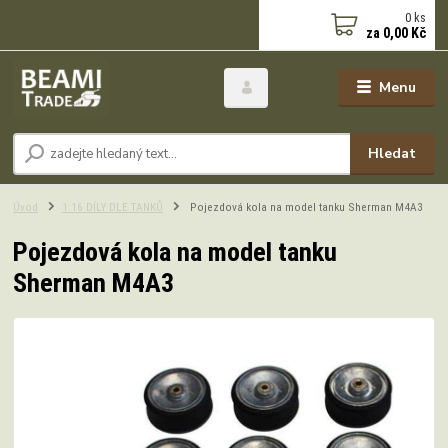
0
ks
za
0,00 Kč
Menu
Hledat
Úvod
1:16 DÍLY DLE TANKŮ
Pojezdová kola na model tanku Sherman M4A3
Pojezdová kola na model tanku
Sherman M4A3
════
■ **TASK STATEMENT**: Search the material above for "Sherman". Copy each line that has it.

■ **TASK RESULT**:
Pojezdová kola na model tanku Sherman M4A3
Sherman M4A3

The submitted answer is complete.